*DATA FOR PROCESSING*
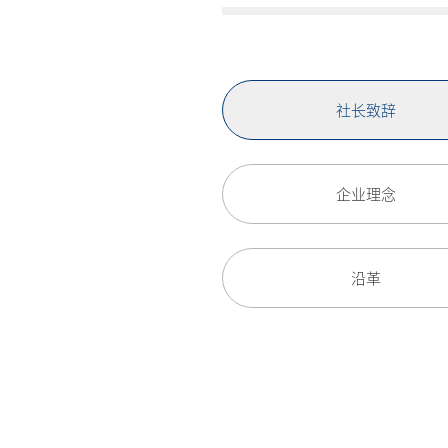
社长致辞
企业理念
沿革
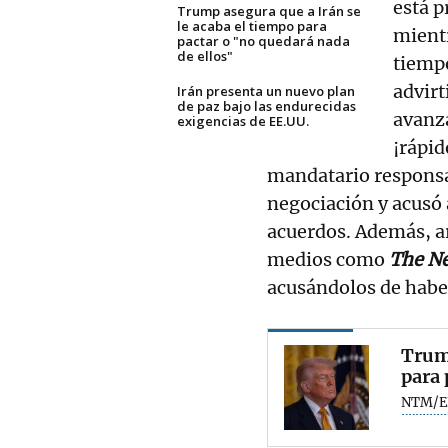
está p
Trump asegura que a Irán se
le acaba el tiempo para
mientr
pactar o "no quedará nada
de ellos"
tiempo
advirt
Irán presenta un nuevo plan
de paz bajo las endurecidas
avanza
exigencias de EE.UU.
¡rápid
mandatario responsa
negociación y acusó a
acuerdos. Además, a
medios como
The N
acusándolos de haber
Trump
para 
NTM/E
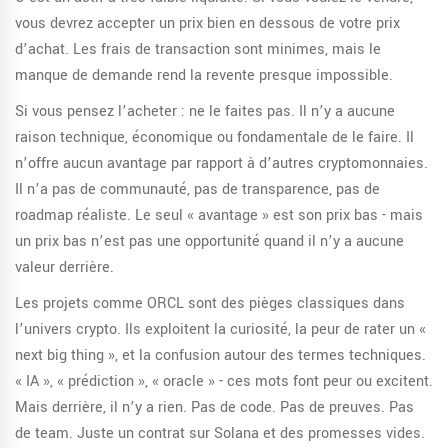
vous devrez accepter un prix bien en dessous de votre prix
d’achat. Les frais de transaction sont minimes, mais le
manque de demande rend la revente presque impossible.
Si vous pensez l’acheter : ne le faites pas. Il n’y a aucune
raison technique, économique ou fondamentale de le faire. Il
n’offre aucun avantage par rapport à d’autres cryptomonnaies.
Il n’a pas de communauté, pas de transparence, pas de
roadmap réaliste. Le seul « avantage » est son prix bas - mais
un prix bas n’est pas une opportunité quand il n’y a aucune
valeur derrière.
Les projets comme ORCL sont des pièges classiques dans
l’univers crypto. Ils exploitent la curiosité, la peur de rater un «
next big thing », et la confusion autour des termes techniques.
« IA », « prédiction », « oracle » - ces mots font peur ou excitent.
Mais derrière, il n’y a rien. Pas de code. Pas de preuves. Pas
de team. Juste un contrat sur Solana et des promesses vides.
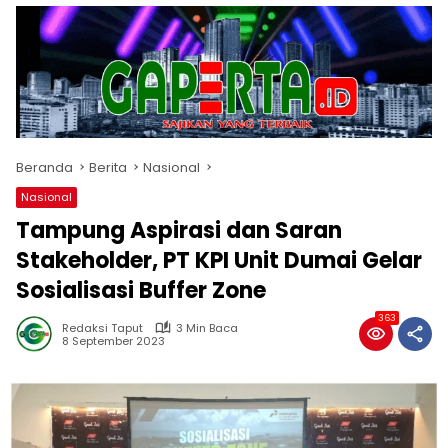
Beranda
Berita
Nasional
Nasional
Tampung Aspirasi dan Saran
Stakeholder, PT KPI Unit Dumai Gelar
Sosialisasi Buffer Zone
363
Redaksi Taput
3 Min Baca
8 September 2023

*EXERCISE GOAL*
What lines above contain "aucune"? Copy them out.

*SOLVED PROBLEM*
Si vous pensez l’acheter : ne le faites pas. Il n’y a aucune
un prix bas n’est pas une opportunité quand il n’y a aucune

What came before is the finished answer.